Um dos factores de risco conhecidos como mais determinantes de uma rápida progressão da doença arterial periférica é o tabagismo. É muito difícil avaliar com fiabilidade este parâmetro no que respeita ao actual consumo de tabaco, sendo que neste trabalho não foi verificada esta relação. Um trabalho prospectivo seria o mais indicado para avaliar as verdadeiras implicações da cessação tabágica nos outcomes avaliados.
A análise por género revela que as mulheres da população estudada apresentam, percentualmente, doença isquémica mais avançada do que os homens, o que poderá estar relacionada com o diagnóstico tardio desta sub-população. Tal se poderá justificar com o facto das queixas das mulheres serem frequentemente mais desvalorizadas por si e pelos medicos assistentes.

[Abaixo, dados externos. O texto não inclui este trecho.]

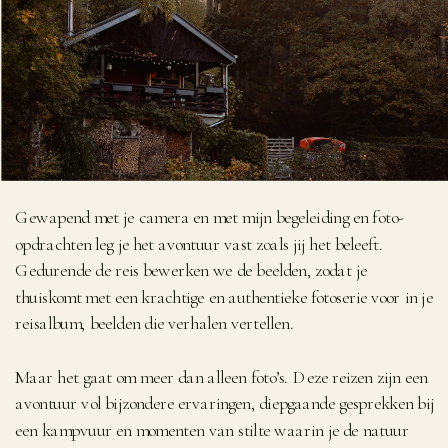
Gewapend met je camera en met mijn begeleiding en foto-
opdrachten leg je het avontuur vast zoals jij het beleeft.
Gedurende de reis bewerken we de beelden, zodat je
thuiskomt met een krachtige en authentieke fotoserie voor in je
reisalbum, beelden die verhalen vertellen.
Maar het gaat om meer dan alleen foto’s. Deze reizen zijn een
avontuur vol bijzondere ervaringen, diepgaande gesprekken bij
een kampvuur en momenten van stilte waarin je de natuur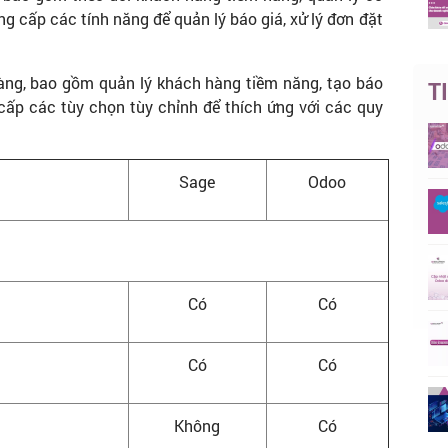
ng cấp các tính năng để quản lý báo giá, xử lý đơn đặt
ng, bao gồm quản lý khách hàng tiềm năng, tạo báo
T
 cấp các tùy chọn tùy chỉnh để thích ứng với các quy
Sage
Odoo
Có
Có
Có
Có
Không
Có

O estado debilitado e dependente das mulheres na altura da amputação poderá justificar porque estas apresentam uma percentagem inferior de protetização, mesmo quando ajustado para o tipo de amputação (relembra-se que as mulheres tiveram uma maior percentagem de amputações major).

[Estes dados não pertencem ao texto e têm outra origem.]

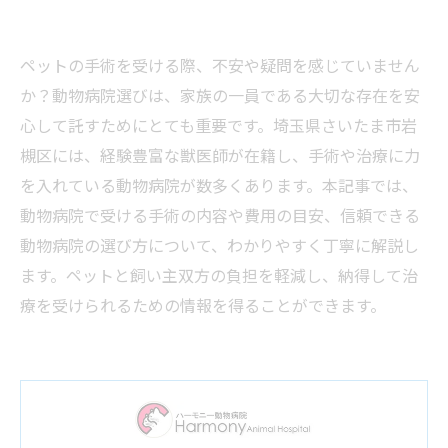
ペットの手術を受ける際、不安や疑問を感じていません
か？動物病院選びは、家族の一員である大切な存在を安
心して託すためにとても重要です。埼玉県さいたま市岩
槻区には、経験豊富な獣医師が在籍し、手術や治療に力
を入れている動物病院が数多くあります。本記事では、
動物病院で受ける手術の内容や費用の目安、信頼できる
動物病院の選び方について、わかりやすく丁寧に解説し
ます。ペットと飼い主双方の負担を軽減し、納得して治
療を受けられるための情報を得ることができます。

Relativamente ao ambiente inicial da amputação, urgente ou electivo, parece-nos que a percentagem de indivíduos amputados em urgência fora elevado, o que poderá estar relacionado com a recorrente indisponibilidade do bloco operatório electivo e a necessidade de remeter estes doentes para o bloco operatório de urgência sem que estes reunam de facto critérios de amputação urgente.
Arena e Magni[7] associam stress e problemas emocionais com dor fantasma (stress pode anteceder episódios de dor fantasma), o que nos remete para a necessidade de um acompanhamento psicológico na reabilitação emocional (“depression may promote chronic pain and chronic pain may promote depression”).
O componente emocional, nomeadamente negativo, é também um factor com grande influência a nível da capacidade de deambulação e auto-percepção em relação ao seu estado de saúde, logo estará intimamente relacionado com alguns dos parâmetros de qualidade de vida.
É portanto fundamental reconhecer que a abordagem ideal destes doentes é a holística/multidisciplinar para o correcto controlo da dor, a reabilitação em tempo útil e o acompanhamento pela psiquiatria de ligação, no sentido de levar os doentes a olhar para a amputação major, não como o fim das suas vidas mas, como início de uma nova etapa.
Este trabalho permitiu inferir acerca da qualidade de vida dos nossos doentes amputados através da análise independente das questões formuladas e não pela quantificação de um score, uma vez não se tratar de um questionário padronizado.
Embora não se tivesse obtido resultados estatisticamente significativos quando comparamos directamente os parâmetros de QoL das amputações primárias e secundárias, alguns dos dados remetem para uma reflexão igualmente importante.
Verificou-se uma maior limitação da deambulação em indivíduos submetidos a revascularização por via endovascular, como já vimos, habitualmente associadas a indivíduos submetidos a mais procedimentos de revascularização, mais internamentos e sujeitos a maior número de complicações e necessidade de re-tratamentos. Obviamente que é necessário ter em conta que estes indivíduos serão também aqueles com lesões mais extensas, lesões mais distais, e mais co-morbilidades, nomeadamente estados diabéticos mal controlados. Também os dados relativos à QoL em indivíduos submetidos a amputações electivas corroboram esta linha de raciocínio uma vez que nestes se verificou um maior impacto negativo no âmbito dos parâmetros para qualidade de vida, da autonomia e capacidade de execução de tarefas.
Portanto, este trabalho permite-nos reflectir sobre situações em que a revascularização foi incessantemente perseguida e a amputação major continuamente rejeitada. É fulcral relembrar que tentativas infrutíferas de revascularização e a procura incessante de preservar o membro, embora cursem com uma maior percentagem de limb salvage e diminuição de mortalidade, podem não condicionar melhor deambulação e podem mesmo aumentar o número de internamentos/tratamentos/complicações e, consequentemente, o custo relacionado.
São necessários mais trabalhos para confirmar os resultados obtidos e para melhor caracterização dos parâmetros de QoL nos nossos doente.